== Exercise inputs

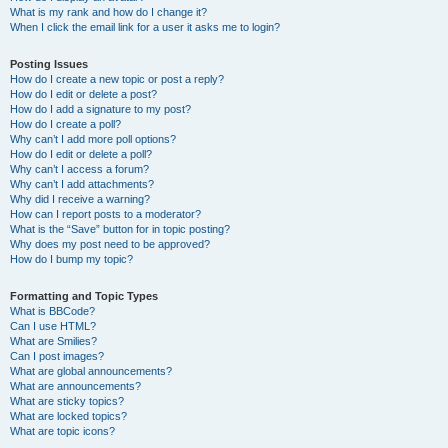
What is my rank and how do I change it?
When I click the email link for a user it asks me to login?
Posting Issues
How do I create a new topic or post a reply?
How do I edit or delete a post?
How do I add a signature to my post?
How do I create a poll?
Why can’t I add more poll options?
How do I edit or delete a poll?
Why can’t I access a forum?
Why can’t I add attachments?
Why did I receive a warning?
How can I report posts to a moderator?
What is the “Save” button for in topic posting?
Why does my post need to be approved?
How do I bump my topic?
Formatting and Topic Types
What is BBCode?
Can I use HTML?
What are Smilies?
Can I post images?
What are global announcements?
What are announcements?
What are sticky topics?
What are locked topics?
What are topic icons?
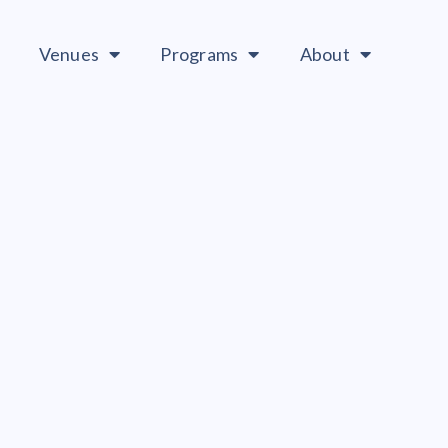
Venues
Programs
About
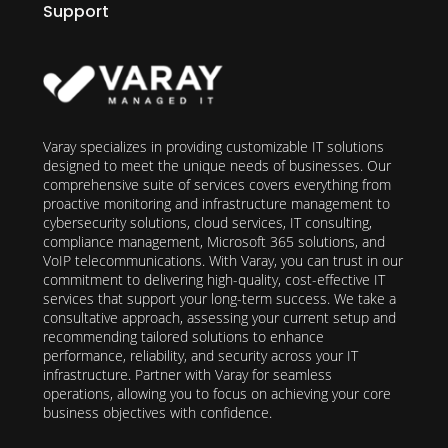
Support
Varay specializes in providing customizable IT solutions
designed to meet the unique needs of businesses. Our
comprehensive suite of services covers everything from
proactive monitoring and infrastructure management to
cybersecurity solutions, cloud services, IT consulting,
compliance management, Microsoft 365 solutions, and
VoIP telecommunications. With Varay, you can trust in our
commitment to delivering high-quality, cost-effective IT
services that support your long-term success. We take a
consultative approach, assessing your current setup and
recommending tailored solutions to enhance
performance, reliability, and security across your IT
infrastructure. Partner with Varay for seamless
operations, allowing you to focus on achieving your core
business objectives with confidence.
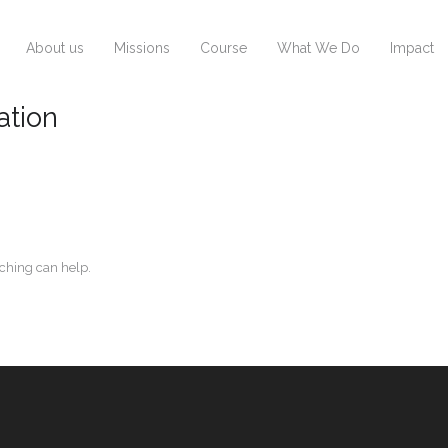
About us
Missions
Course
What We Do
Impact
ation
rching can help.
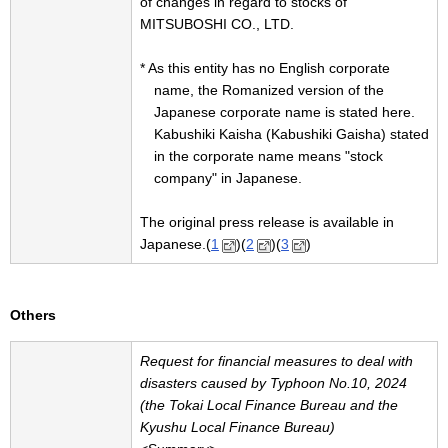
of changes in regard to stocks of
MITSUBOSHI CO., LTD.
* As this entity has no English corporate
name, the Romanized version of the
Japanese corporate name is stated here.
Kabushiki Kaisha (Kabushiki Gaisha) stated
in the corporate name means "stock
company" in Japanese.
The original press release is available in
Japanese.(
1
)(
2
)(
3
)
Others
Request for financial measures to deal with
disasters caused by Typhoon No.10, 2024
(the Tokai Local Finance Bureau and the
Kyushu Local Finance Bureau)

====

Problem: In the listing above, count the lines where the string "name" occurs, then give that count and nothing else.

Written response: 3